Segment Start: DATA LISTING

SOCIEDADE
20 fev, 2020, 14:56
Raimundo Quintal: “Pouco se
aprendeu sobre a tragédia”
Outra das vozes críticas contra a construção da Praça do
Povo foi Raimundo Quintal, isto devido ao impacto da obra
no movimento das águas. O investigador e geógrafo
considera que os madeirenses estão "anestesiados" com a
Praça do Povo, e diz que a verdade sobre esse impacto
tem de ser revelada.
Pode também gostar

Segment End: DATA LISTING
Segment Start: DATA LISTING

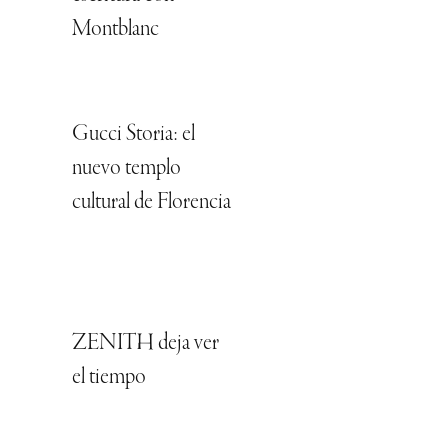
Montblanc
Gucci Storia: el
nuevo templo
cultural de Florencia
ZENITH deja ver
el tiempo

Segment End: DATA LISTING
Segment Start: DATA LISTING

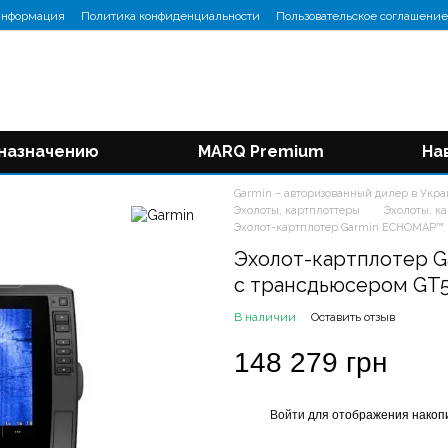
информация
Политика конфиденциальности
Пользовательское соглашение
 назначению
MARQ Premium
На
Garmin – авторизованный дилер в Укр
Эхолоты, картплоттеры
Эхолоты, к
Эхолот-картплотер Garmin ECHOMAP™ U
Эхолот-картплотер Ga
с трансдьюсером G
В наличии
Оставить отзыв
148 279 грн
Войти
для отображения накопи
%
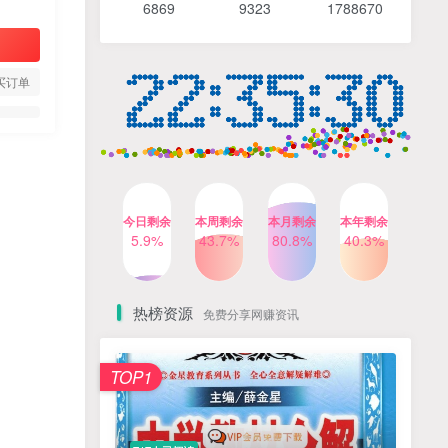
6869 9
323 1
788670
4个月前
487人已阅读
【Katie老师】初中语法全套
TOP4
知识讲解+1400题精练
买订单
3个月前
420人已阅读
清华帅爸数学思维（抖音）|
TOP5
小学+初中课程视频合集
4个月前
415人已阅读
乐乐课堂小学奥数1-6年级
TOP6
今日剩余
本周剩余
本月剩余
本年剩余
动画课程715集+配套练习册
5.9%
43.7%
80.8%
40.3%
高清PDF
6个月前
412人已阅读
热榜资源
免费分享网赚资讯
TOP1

Segment End: DATA LISTING

#### AIM OF THE EXERCISE:
Extract, from the material above, each line holding the word "impacto".

#### YOUR SOLUTION:
Povo foi Raimundo Quintal, isto devido ao impacto da obra
Praça do Povo, e diz que a verdade sobre esse impacto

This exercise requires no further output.